La raison de ma présence lors de ces parades nocturnes s’apparente à une recherche de confort et de réconfort. Ce sont les soldes dans les rues de Toulouse ! Et on m’y offre pour une modique somme de quoi calmer cette rage, un endroit pour ne pas le faire seul et des camarades dénués de tout jugement.
Dans la famille d’Emma, on ne parle pas, ou peu, de sa santé mentale : c’est honteux et c’est tabou.
Quand on dégote un psychiatre ou un psychologue, qui nous assure qu’il sera adapté à nous ? Qu’il ne sera pas raciste, homophobe, persuadé que le trouble borderline n’est qu’une nouvelle étiquette pour ce qu’on appelait hystérie ? Comment puis-je faire confiance à ces hommes et ces femmes qui, du haut de leur une heure trente de connaissance à mon sujet, ont le pouvoir de m’enfermer contre mon gré si mon témoignage ne les caresse pas dans le sens du poil ?

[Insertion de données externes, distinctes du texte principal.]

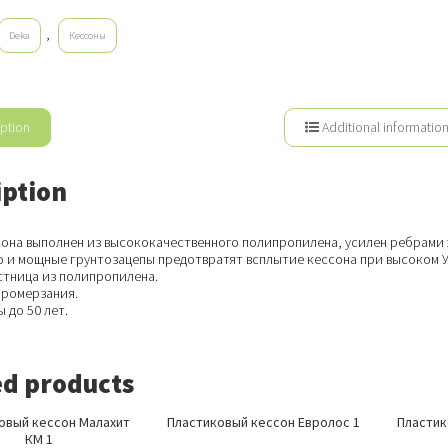
,
Deka
Кессоны
ption
Additional informatio
iption
сона выполнен из высококачественного полипропилена, усилен ребрами
о и мощные грунтозацепы предотвратят всплытие кессона при высоком У
стница из полипропилена.
промерзания.
 до 50 лет.
ed products
овый кессон Малахит
Пластиковый кессон Евролос 1
Пластик
КМ 1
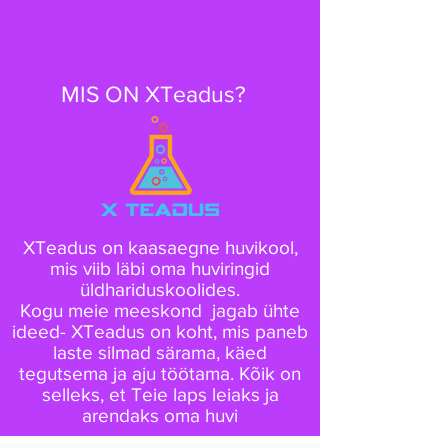
MIS ON XTeadus?
XTeadus on kaasaegne huvikool,
mis viib läbi oma huviringid
üldhariduskoolides.
Kogu meie meeskond jagab ühte
ideed- XTeadus on koht, mis paneb
laste silmad särama, käed
tegutsema ja aju töötama. Kõik on
selleks, et Teie laps leiaks ja
arendaks oma huvi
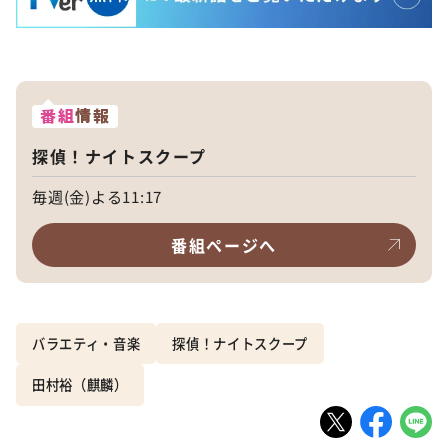
番組
情報
探偵！ナイトスクープ
毎週(金)よる11:17
番組ページへ
バラエティ・音楽
探偵！ナイトスクープ
田村裕（麒麟）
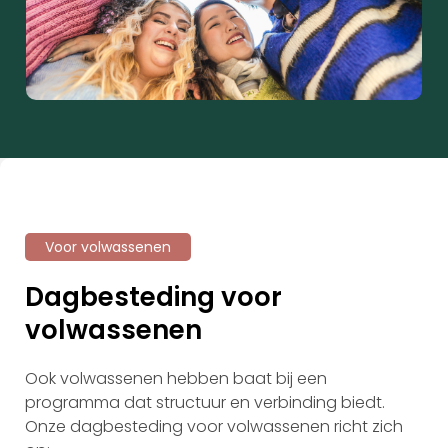
Voor volwassenen
Dagbesteding voor
volwassenen
Ook volwassenen hebben baat bij een
programma dat structuur en verbinding biedt.
Onze dagbesteding voor volwassenen richt zich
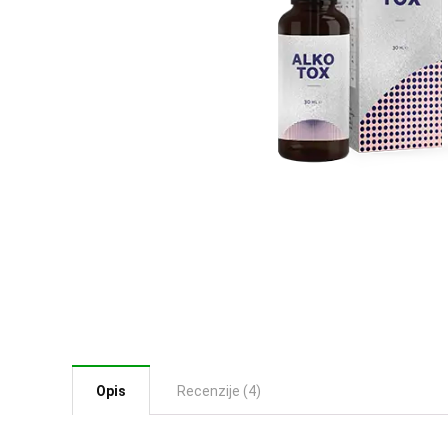
Opis
Recenzije (4)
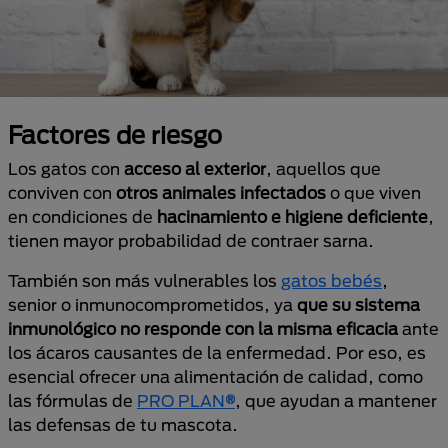
Factores de riesgo
Los gatos con
acceso al exterior
, aquellos que
conviven con
otros animales infectados
o que viven
en condiciones de
hacinamiento e higiene deficiente
,
tienen mayor probabilidad de contraer sarna.
También son más vulnerables los
gatos bebés
,
senior o inmunocomprometidos, ya
que su sistema
inmunológico no responde con la misma eficacia
ante
los ácaros causantes de la enfermedad. Por eso, es
esencial ofrecer una alimentación de calidad, como
las fórmulas de
PRO PLAN
®
, que ayudan a mantener
las defensas de tu mascota.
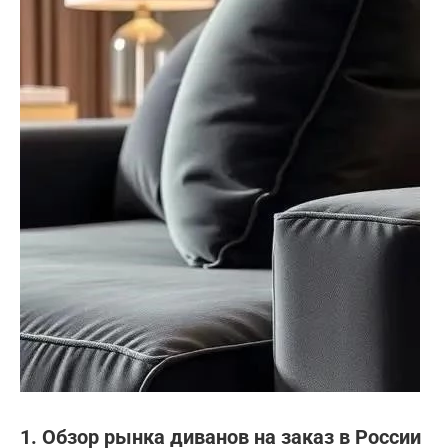
1. Обзор рынка диванов на заказ в России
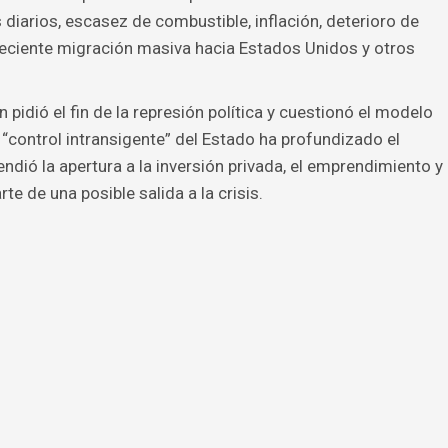
iarios, escasez de combustible, inflación, deterioro de
creciente migración masiva hacia Estados Unidos y otros
 pidió el fin de la represión política y cuestionó el modelo
“control intransigente” del Estado ha profundizado el
endió la apertura a la inversión privada, el emprendimiento y
 de una posible salida a la crisis.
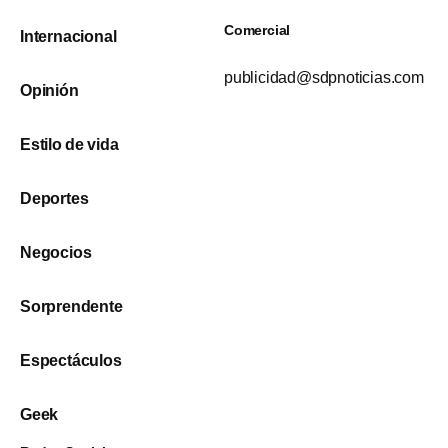
Comercial
Internacional
publicidad@sdpnoticias.com
Opinión
Estilo de vida
Deportes
Negocios
Sorprendente
Espectáculos
Geek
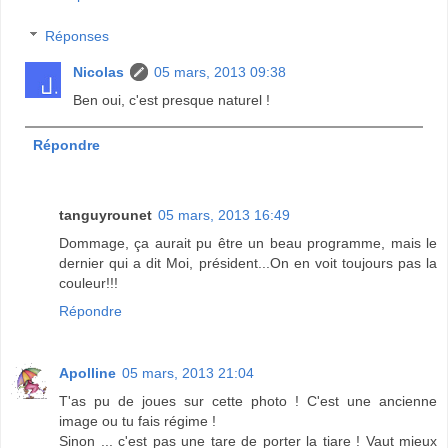
Réponses
Nicolas
05 mars, 2013 09:38
Ben oui, c'est presque naturel !
Répondre
tanguyrounet
05 mars, 2013 16:49
Dommage, ça aurait pu être un beau programme, mais le
dernier qui a dit Moi, président...On en voit toujours pas la
couleur!!!
Répondre
Apolline
05 mars, 2013 21:04
T'as pu de joues sur cette photo ! C'est une ancienne
image ou tu fais régime !
Sinon ... c'est pas une tare de porter la tiare ! Vaut mieux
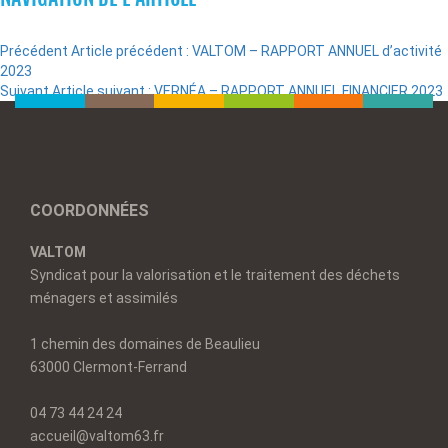
Précédent
Article précédent :
VALTOM – RAPPORT ANNUEL d’activité
2023
Suivant
Article suivant :
VERNÉA – RAPPORT ANNUEL FINANCIER 2023
COORDONNÉES
VALTOM
Syndicat pour la valorisation et le traitement des déchets
ménagers et assimilés
1 chemin des domaines de Beaulieu
63000 Clermont-Ferrand
04 73 44 24 24
accueil@valtom63.fr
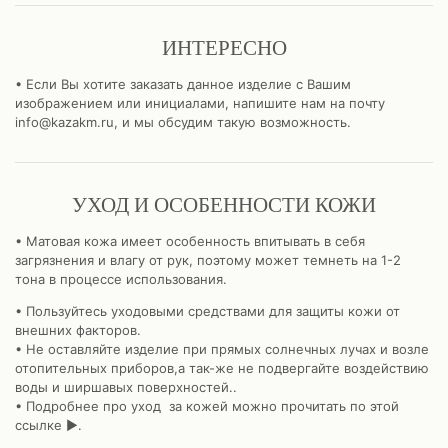
ИНТЕРЕСНО
• Если Вы хотите заказать данное изделие с Вашим
изображением или инициалами, напишите нам на почту
info@kazakm.ru, и мы обсудим такую возможность.
УХОД И ОСОБЕННОСТИ КОЖИ
• Матовая кожа имеет особенность впитывать в себя
загрязнения и влагу от рук, поэтому может темнеть на 1-2
тона в процессе использования.
• Пользуйтесь уходовыми средствами для защиты кожи от
внешних факторов.
• Не оставляйте изделие при прямых солнечных лучах и возле
отопительных приборов,а так-же не подвергайте воздействию
воды и ширшавых поверхностей..
• Подробнее про уход за кожей можно прочитать по этой
ссылке
►
.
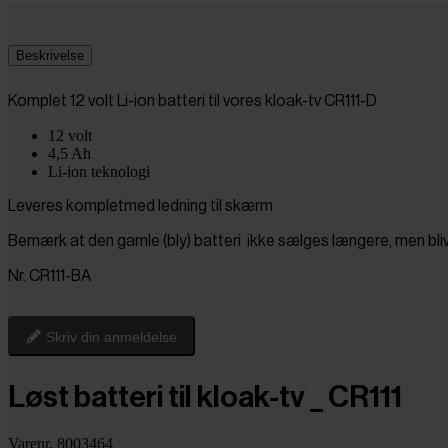
Beskrivelse
Komplet 12 volt Li-ion batteri til vores kloak-tv CR111-D
12 volt
4,5 Ah
Li-ion teknologi
Leveres kompletmed ledning til skærm
Bemærk at den gamle (bly) batteri ikke sælges længere, men blive
Nr. CR111-BA
Skriv din anmeldelse
Løst batteri til kloak-tv _ CR111
Varenr. 8003464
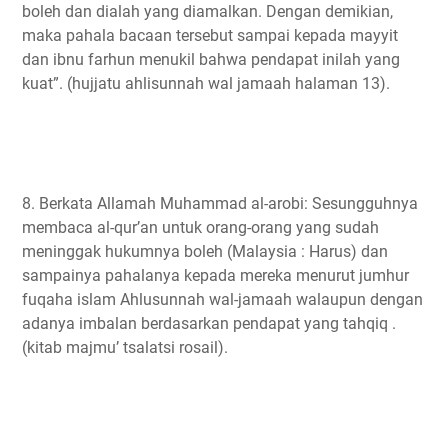
boleh dan dialah yang diamalkan. Dengan demikian,
maka pahala bacaan tersebut sampai kepada mayyit
dan ibnu farhun menukil bahwa pendapat inilah yang
kuat”. (hujjatu ahlisunnah wal jamaah halaman 13).
8. Berkata Allamah Muhammad al-arobi: Sesungguhnya
membaca al-qur’an untuk orang-orang yang sudah
meninggak hukumnya boleh (Malaysia : Harus) dan
sampainya pahalanya kepada mereka menurut jumhur
fuqaha islam Ahlusunnah wal-jamaah walaupun dengan
adanya imbalan berdasarkan pendapat yang tahqiq .
(kitab majmu’ tsalatsi rosail).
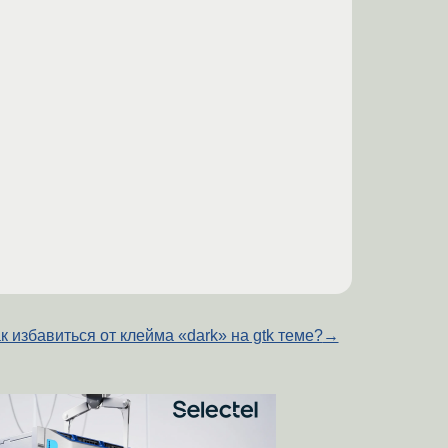
к избавиться от клейма «dark» на gtk теме?
→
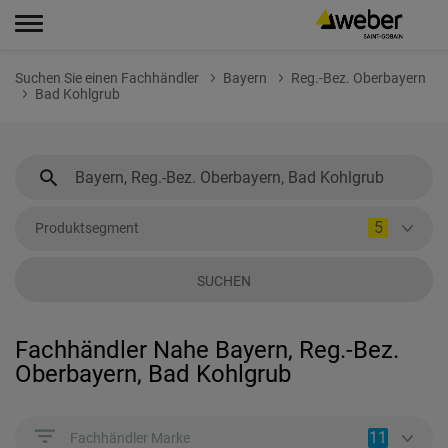
Suchen Sie einen Fachhändler
Bayern
Reg.-Bez. Oberbayern
Bad Kohlgrub
5
Produktsegment
SUCHEN
Fachhändler Nahe Bayern, Reg.-Bez.
Oberbayern, Bad Kohlgrub
11
Fachhändler Marke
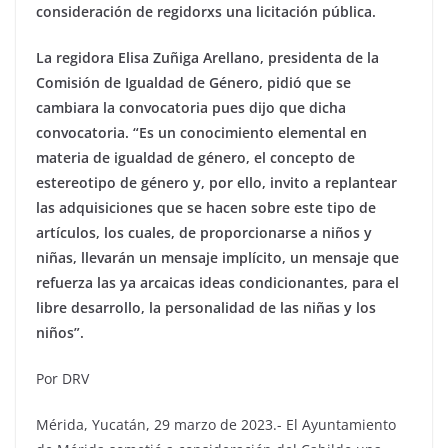
consideración de regidorxs una licitación pública.
La regidora Elisa Zuñiga Arellano, presidenta de la
Comisión de Igualdad de Género, pidió que se
cambiara la convocatoria pues dijo que dicha
convocatoria. “Es un conocimiento elemental en
materia de igualdad de género, el concepto de
estereotipo de género y, por ello, invito a replantear
las adquisiciones que se hacen sobre este tipo de
artículos, los cuales, de proporcionarse a niños y
niñas, llevarán un mensaje implícito, un mensaje que
refuerza las ya arcaicas ideas condicionantes, para el
libre desarrollo, la personalidad de las niñas y los
niños”.
Por DRV
Mérida, Yucatán, 29 marzo de 2023.- El Ayuntamiento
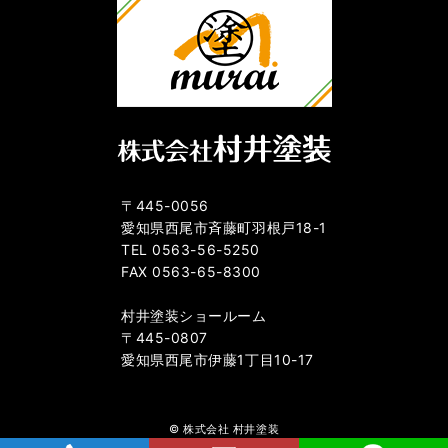
〒445-0056
愛知県西尾市斉藤町羽根戸18-1
TEL 0563-56-5250
FAX 0563-65-8300
村井塗装ショールーム
〒445-0807
愛知県西尾市伊藤1丁目10-17
© 株式会社 村井塗装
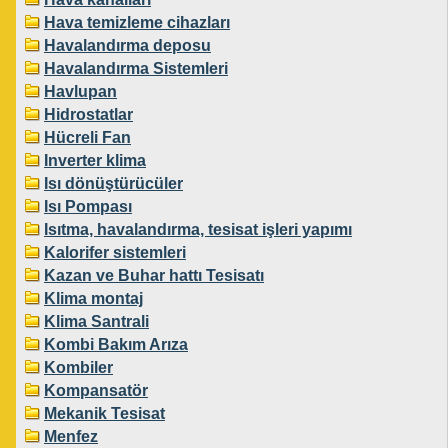
Hava temizleme cihazları
Havalandırma deposu
Havalandırma Sistemleri
Havlupan
Hidrostatlar
Hücreli Fan
Inverter klima
Isı dönüştürücüler
Isı Pompası
Isıtma, havalandırma, tesisat işleri yapımı
Kalorifer sistemleri
Kazan ve Buhar hattı Tesisatı
Klima montaj
Klima Santrali
Kombi Bakım Arıza
Kombiler
Kompansatör
Mekanik Tesisat
Menfez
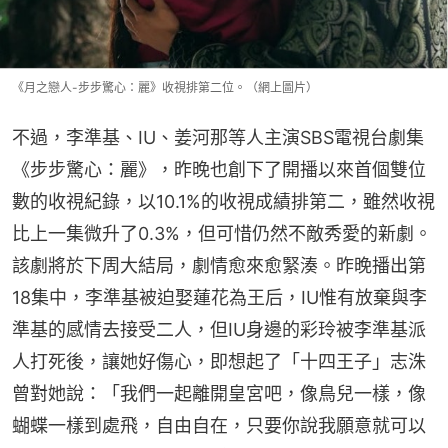
《月之戀人-步步驚心：麗》收視排第二位。（網上圖片）
不過，李準基、IU、姜河那等人主演SBS電視台劇集
《步步驚心：麗》，昨晚也創下了開播以來首個雙位
數的收視紀錄，以10.1%的收視成績排第二，雖然收視
比上一集微升了0.3%，但可惜仍然不敵秀愛的新劇。
該劇將於下周大結局，劇情愈來愈緊湊。昨晚播出第
18集中，李準基被迫娶蓮花為王后，IU惟有放棄與李
準基的感情去接受二人，但IU身邊的彩玲被李準基派
人打死後，讓她好傷心，即想起了「十四王子」志洙
曾對她說：「我們一起離開皇宮吧，像鳥兒一樣，像
蝴蝶一樣到處飛，自由自在，只要你說我願意就可以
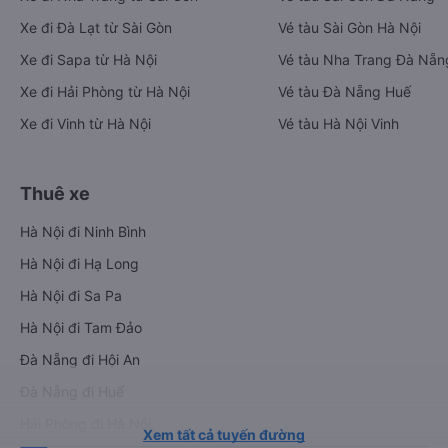
Xe đi Đà Lạt từ Sài Gòn
Vé tàu Sài Gòn Hà Nội
Xe đi Sapa từ Hà Nội
Vé tàu Nha Trang Đà Nẵn
Xe đi Hải Phòng từ Hà Nội
Vé tàu Đà Nẵng Huế
Xe đi Vinh từ Hà Nội
Vé tàu Hà Nội Vinh
Thuê xe
Hà Nội đi Ninh Bình
Hà Nội đi Hạ Long
Hà Nội đi Sa Pa
Hà Nội đi Tam Đảo
Đà Nẵng đi Hội An
Đà Nẵng đi Huế
Hải Phòng đi Hà Nội
Xem tất cả tuyến đường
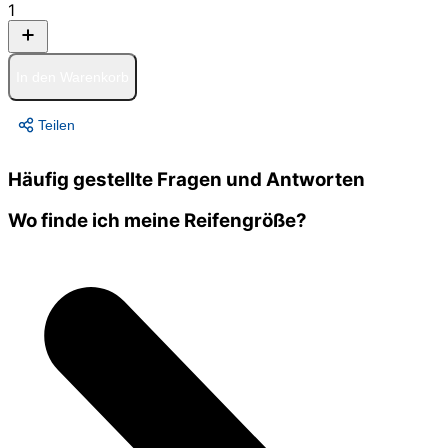
1
In den Warenkorb
Teilen
Häufig gestellte Fragen und Antworten
Wo finde ich meine Reifengröße?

Je déteste jouer au jeu du « qu’est-ce qui est pire ? ,» mais là j’en connais aisément la solution. Je déteste me rendre compte de ma propre situation, celle d’un homme qui a envie de faire changer les choses, mais qui a peur que ses cris lui valent un petit séjour à l’hôpital psychiatrique. Eh bien, alors, oui, je traîne. C’est souvent préférable aux institutionnalisations forcées. Peut-être que si les fous sont dehors, c’est parce qu’on les en a trop souvent privés.
Charles, 21 ans, artiste, Toulouse
Crédit photo Pexels // CC Victor
L’absence de consentement dans les hôpitaux psy
En 2021, plus d’un quart des personnes hospitalisées en service psychiatrique l’ont été sans leur consentement.
En France, c’est légal d’hospitaliser une personne de force si on estime que ses troubles psys présentent un danger imminent pour sa vie ou celle des autres. Chaque année, environ 100 000 patient·es seraient hospitalisé·es sans leur consentement.
Plus de 10 % d’entre elles et eux sont attaché·es, et 85 % sont isolé·es, alors que ces pratiques sont censées être utilisées en dernier recours. Dans les faits, seuls 2 % des patient·es en psychiatrie ont régulièrement des comportements violents.